In second place on our agents list is super-agent Jorge Mendes, whose Portuguese soccer agency Gestifute represents some of the beautiful game’s most recognizable names. The soccer-crazy European market, coupled with uncapped commission rates and rapidly escalating league transfer fees, has allowed Mendes to negotiate more than $950 million in active player deals, bringing him at least $95 million in commissions. Among Mendes’ clients are Real Madrid forward Cristiano Ronaldo and winger James Rodríguez, Paris Saint-Germain midfielder Ángel Di María, and Chelsea F.C. forwards Diego Costa and Radamel Falcao. Mendes is so appreciated by Ronaldo that the star bought him an entire Greek island as a wedding gift this past summer.
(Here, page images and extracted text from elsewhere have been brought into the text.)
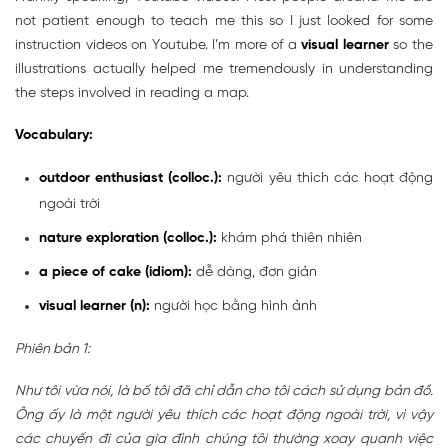
not patient enough to teach me this so I just looked for some
instruction videos on Youtube. I’m more of a
visual learner
so the
illustrations actually helped me tremendously in understanding
the steps involved in reading a map.
Vocabulary:
outdoor enthusiast (colloc.):
người yêu thích các hoạt động
ngoài trời
nature exploration (colloc.):
khám phá thiên nhiên
a piece of cake (idiom):
dễ dàng, đơn giản
visual learner (n):
người học bằng hình ảnh
Phiên bản 1:
Như tôi vừa nói, là bố tôi đã chỉ dẫn cho tôi cách sử dụng bản đồ.
Ông ấy là một người yêu thích các hoạt động ngoài trời, vì vậy
các chuyến đi của gia đình chúng tôi thường xoay quanh việc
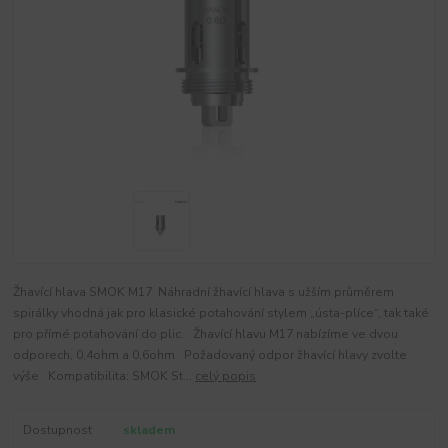
Žhavící hlava SMOK M17 Náhradní žhavící hlava s užším průměrem
spirálky vhodná jak pro klasické potahování stylem „ústa-plíce“, tak také
pro přímé potahování do plic. Žhavící hlavu M17 nabízíme ve dvou
odporech, 0,4ohm a 0,6ohm Požadovaný odpor žhavící hlavy zvolte
výše Kompatibilita: SMOK St...
celý popis
Dostupnost
skladem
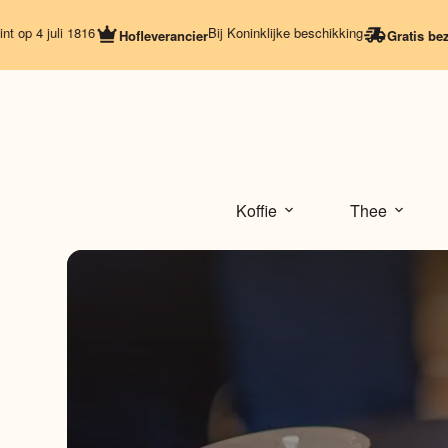
Ga
naar
uli 1816
Bij Koninklijke beschikking
Hofleverancier
Gratis bezorging
V
de
inhoud
Koffie
Thee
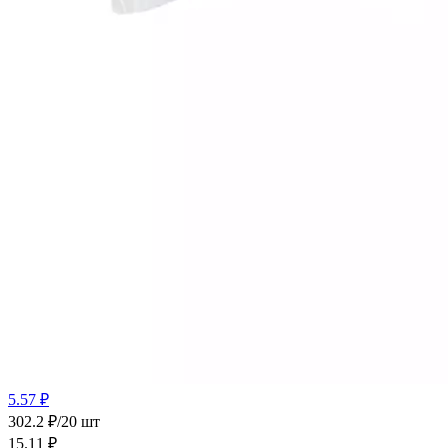
5.57 ₽
302.2 ₽/20 шт
15.11
₽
Coming in third is Tom Condon, head of Creative Artists Agency football division. A former NFL player himself, Condon has negotiated an estimated $1.5 billion in current league contracts, netting him almost $60 million in commissions. Alongside Condon at CAA are respected football agents Jimmy Sexton (No. 17) and Todd France (No. 33), the latter of whom replaced recently departed Ben Dogra. Together the trio has negotiated some $2.6 billion in active NFL contracts, good for more than $93 million in commissions. Among their clients: quarterbacks Tony Romo of the Dallas Cowboys, Eli Manning of the New York Giants, Peyton Manning of the Denver Broncos, and Drew Brees of the New Orleans Saints, as well as Houston Texans defensive end J.J. Watt, and wide receivers Demaryius Thomas, Dez Bryant and A.J. Green.
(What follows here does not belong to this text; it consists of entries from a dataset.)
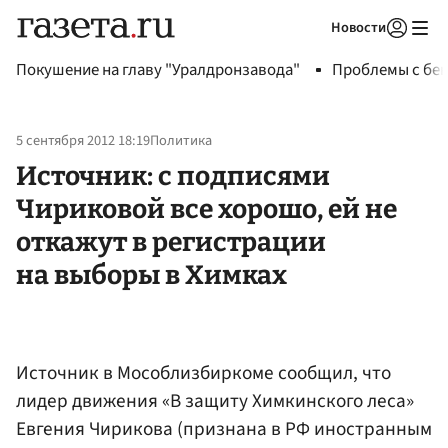
Новости
Авторизоваться
Покушение на главу "Уралдронзавода"
Проблемы с бен
5 сентября 2012 18:19
Политика
Источник: с подписями
Чириковой все хорошо, ей не
откажут в регистрации
на выборы в Химках
Источник в Мособлизбиркоме сообщил, что
лидер движения «В защиту Химкинского леса»
Евгения Чирикова (признана в РФ иностранным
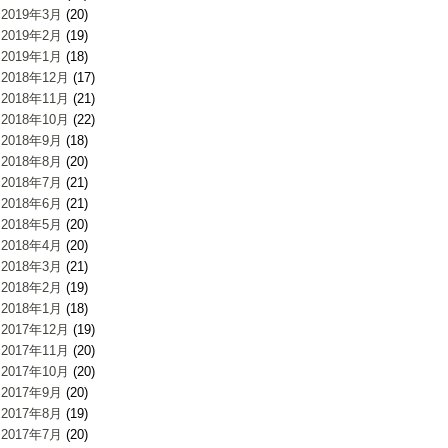
2019年3月
(20)
2019年2月
(19)
2019年1月
(18)
2018年12月
(17)
2018年11月
(21)
2018年10月
(22)
2018年9月
(18)
2018年8月
(20)
2018年7月
(21)
2018年6月
(21)
2018年5月
(20)
2018年4月
(20)
2018年3月
(21)
2018年2月
(19)
2018年1月
(18)
2017年12月
(19)
2017年11月
(20)
2017年10月
(20)
2017年9月
(20)
2017年8月
(19)
2017年7月
(20)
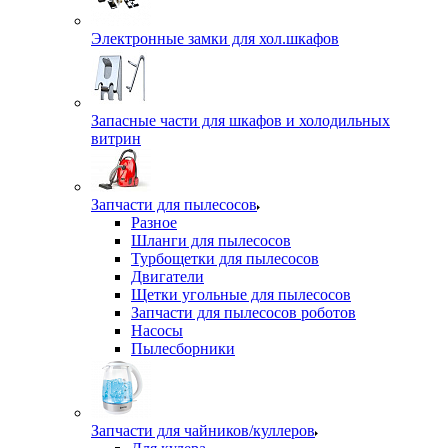
Электронные замки для хол.шкафов
Запасные части для шкафов и холодильных
витрин
Запчасти для пылесосов
Разное
Шланги для пылесосов
Турбощетки для пылесосов
Двигатели
Щетки угольные для пылесосов
Запчасти для пылесосов роботов
Насосы
Пылесборники
Запчасти для чайников/куллеров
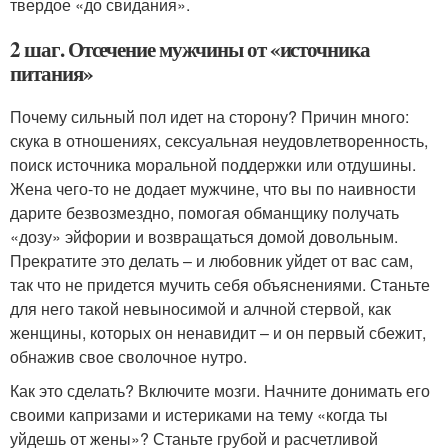
твердое «до свидания».
2 шаг. Отсечение мужчины от «источника
питания»
Почему сильный пол идет на сторону? Причин много:
скука в отношениях, сексуальная неудовлетворенность,
поиск источника моральной поддержки или отдушины.
Жена чего-то не додает мужчине, что вы по наивности
дарите безвозмездно, помогая обманщику получать
«дозу» эйфории и возвращаться домой довольным.
Прекратите это делать – и любовник уйдет от вас сам,
так что не придется мучить себя объяснениями. Станьте
для него такой невыносимой и алчной стервой, как
женщины, которых он ненавидит – и он первый сбежит,
обнажив свое сволочное нутро.
Как это сделать? Включите мозги. Начните донимать его
своими капризами и истериками на тему «когда ты
уйдешь от жены»? Станьте грубой и расчетливой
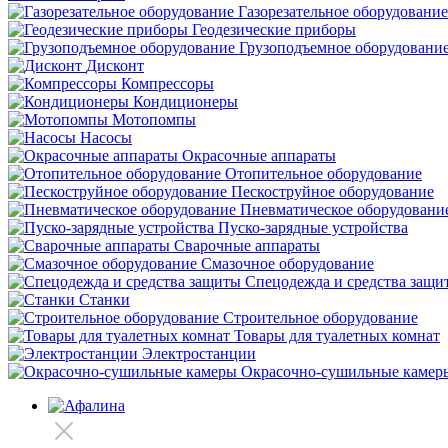
Газорезательное оборудование
Геодезические приборы
Грузоподъемное оборудовани
Дисконт
Компрессоры
Кондиционеры
Мотопомпы
Насосы
Окрасочные аппараты
Отопительное оборудование
Пескоструйное оборудование
Пневматическое оборудовани
Пуско-зарядные устройства
Сварочные аппараты
Смазочное оборудование
Спецодежда и средства защи
Станки
Строительное оборудование
Товары для туалетных комнат
Электростанции
Окрасочно-сушильные камер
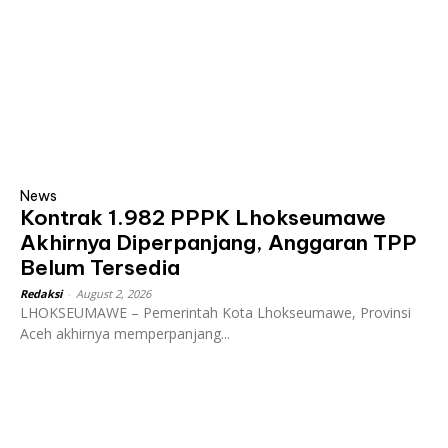
News
Kontrak 1.982 PPPK Lhokseumawe
Akhirnya Diperpanjang, Anggaran TPP
Belum Tersedia
Redaksi
-
August 2, 2026
LHOKSEUMAWE – Pemerintah Kota Lhokseumawe, Provinsi
Aceh akhirnya memperpanjang...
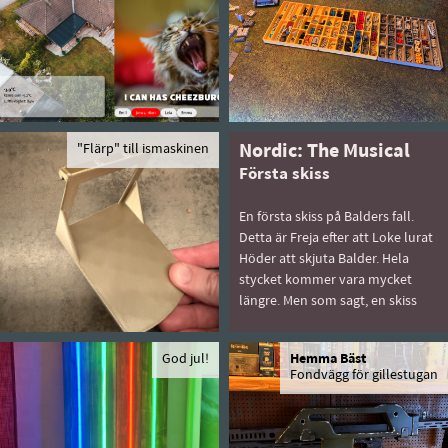
"Flärp" till ismaskinen
Nordic: The Musical
Första skiss
En första skiss på Balders fall.
Detta är Freja efter att Loke lurat
Höder att skjuta Balder. Hela
stycket kommer vara mycket
längre. Men som sagt, en skiss
God jul!
Hemma Bäst
Fondvägg för gillestugan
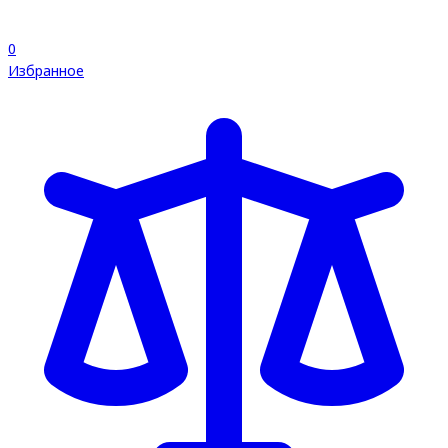
0
Избранное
This year’s ranking has been expanded to include the Top 50 agents across six different sports. Among those represented: baseball (13 agents), football (10 agents), basketball (10 agents), hockey (eight), soccer (seven), and golf (two). While there is only a small correlation between the maximum commission percentage allowable for each sport and the number of agents that make the list (higher commissions do not necessarily mean more agents), there is a much stronger correlation between commission percentage and where the agents appear on in the ranking (higher commissions mean higher rankings). For example, the two sports that allow agents to charge the highest commission rates — baseball (5%) and soccer (10%) — take up 11 of the top 15 spots. Indeed, there is just one football and basketball agent in the top 15 (No. 3 Tom Condon and No. 9 Jeff Schwartz) and two hockey agents (No. 10 Pat Brisson of CAA and No. 13 Don Meehan of Newport Sports Management). It is also worth noting that almost no agent on the list represents clients outside their primary sport, definitively proving that a the world’s most cutthroat industry, specialization rules of diversification.
Creative Artists Agency has nine agents the list, Octagon has five, and both Excel Sports Management and Wasserman Media Group (WMG) each have four in the rankings. The majority of the world’s most powerful agents work for conglomerated agencies like CAA, WMG, Octagon, Excel orRelativity Sports , but 20 of the agents ranked represent 90% of the total client roster of their respective agencies, and many can be considered sole proprietors.
These rankings were compiled through extensive research into the client rosters and contracts negotiated by each agent in the team sports of basketball, football, baseball, hockey, and soccer. The total contract value under management for each sport was then multiplied by the maximum agent commission (or average where no maximum exists) as allowed by each respective players’ association: NFL (3%), NHL (4%), NBA (4%), MLB (5%), FIFA (10%). Thus, agents are ranked in order of the maximum commissions obtainable from the negotiated contracts, instead of the total value of the contracts. In tennis and golf, sports agents do not make commissions from their client’s on court/course earnings, but only from the marketing dollars they help generate, for which they receive an average of 20%.
While agents also earn income from negotiating marketing and endorsement contracts for their clients in the big five sports, the overall value derived from any such deals is negligible for the average player. While no concrete data exists, Forbes estimates that average professional athlete may make an additional 1%-2% of their overall player contract in endorsement earnings, and their agent(s) earn just 20%-25% of that.